The wireline tractor 120 may be coupled to the wireline anchor 140, which may be configured to anchor the tracking assembly 100 and any tool attached thereto to the well bore 110. The anchor 140 may then be coupled to a linear actuator 150, which may be actuated to couple or uncouple sections of a stackable gun system, which will be described in the paragraphs below. The linear actuator 150 may be coupled to the running or pulling tool 160. Any type of running/pulling tool, such as slickline or coiled tubing tool, may be used with the tracking assembly 100. In one embodiment, actuation of the linear actuator 150 moves the running/pulling tool 160 and any tool attached thereto, without moving the wireline tractor 120 and/or the wireline 130. Also, the linear actuator 150 may be actuated in either direction along a longitudinal axis of the tracking assembly 100.

The running/pulling tool 160 may be coupled to a stackable gun system 170, which may be assembled and disassembled downhole. The stackable gun system 170 may be any type of gun system that may be assembled and disassembled down hole, such as one described in commonly assigned U.S. Pat. No. 6,059,042 entitled COMPLETIONS INSERTION AND RETRIEVAL UNDER PRESSURE (CIRP) APPARATUS INCLUDING THE SNAPLOCK CONNECTOR, which is incorporated herein by reference. The stackable gun system 170 may include a number of perforating guns.

The stackable gun system 170 may be disposed on a downhole platform 180, which may be used to support the guns or gun sections during assembly of the gun sections. The downhole platform 180 may be a mechanically releasable anchor (MRA), a bridge plug, a sump packer and the like. In one implementation, an anchor latch adaptor 190 may be disposed between the stackable gun system 170 and the downhole platform 180. In another implementation, the anchor latch adaptor 190 may be an integral component of the downhole platform 180.

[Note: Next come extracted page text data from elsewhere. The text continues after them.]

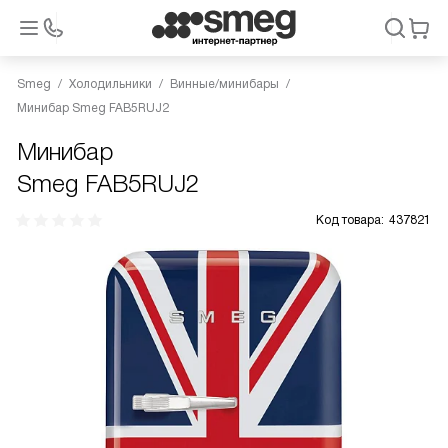
Smeg
Холодильники
Винные/минибары
Минибар Smeg FAB5RUJ2
Минибар
Smeg FAB5RUJ2
Код товара:
437821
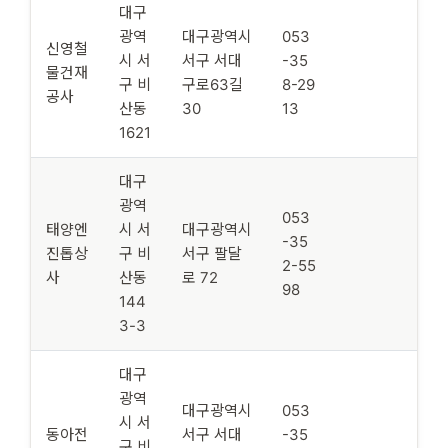
대구
광역
대구광역시
053
신영철
시 서
서구 서대
-35
물건재
구 비
구로63길
8-29
공사
산동
30
13
1621
대구
광역
053
태양엔
시 서
대구광역시
-35
진톱상
구 비
서구 팔달
2-55
사
산동
로 72
98
144
3-3
대구
광역
대구광역시
053
시 서
동아전
서구 서대
-35
구 비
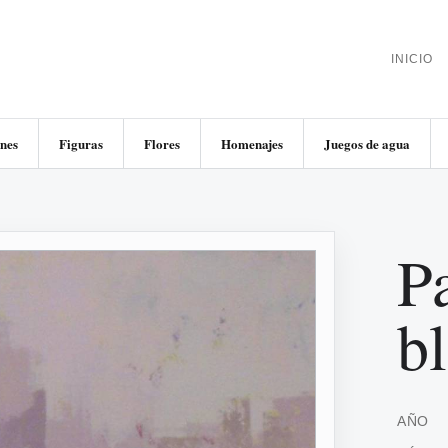
INICIO
nes
Figuras
Flores
Homenajes
Juegos de agua
Pa
b
AÑO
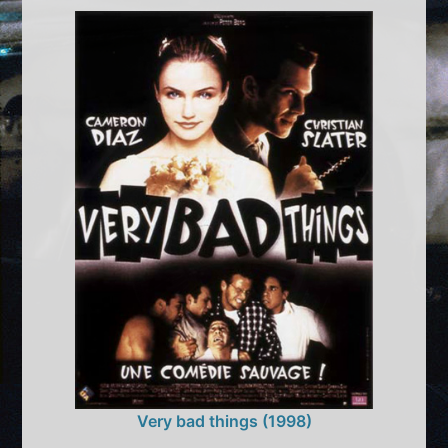
Very bad things (1998)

FIG. 2 illustrates a flow diagram of a method 200 for assembling the stackable gun system 170 inside the well bore 110 in accordance with various implementations described herein. At step 210, the downhole platform 130 may be run into the well bore 110. The downhole platform 180 may be run into the well bore 110 using a setting device, which may be any standard wireline plug/packer setting device, such as the casing packer setting tool (CPST) tool and the like. Once the downhole platform 180 is set in place (shown in FIG. 1 as dashed lines), the setting device may be retrieved to the surface (step 220) by use of the tracking assembly 100. In one implementation, the downhole platform 180 may be positioned in the well bore 110 using a self-releasing positioning tool. At step 230, the anchor latch adaptor 190 may be run into the well bore 110 using the tracking assembly 100 and be set on the downhole platform 180.

In one implementation, the downhole platform 180 and the anchor latch adaptor 190 disposed thereon may be indexed to the well bore 110 by engaging a gyro device with a stackable gun connector therebelow and measuring the relative bearing of the gyro device at the surface. The indexing of the stackable gun connector may then be determined based on the gyro device measurement, thereby enabling the orientation of the stackable gun system 170 with respect to the well bore 110. The gyro device may be deployed and retrieved in and out of the well bore 110 using the tracking assembly 100.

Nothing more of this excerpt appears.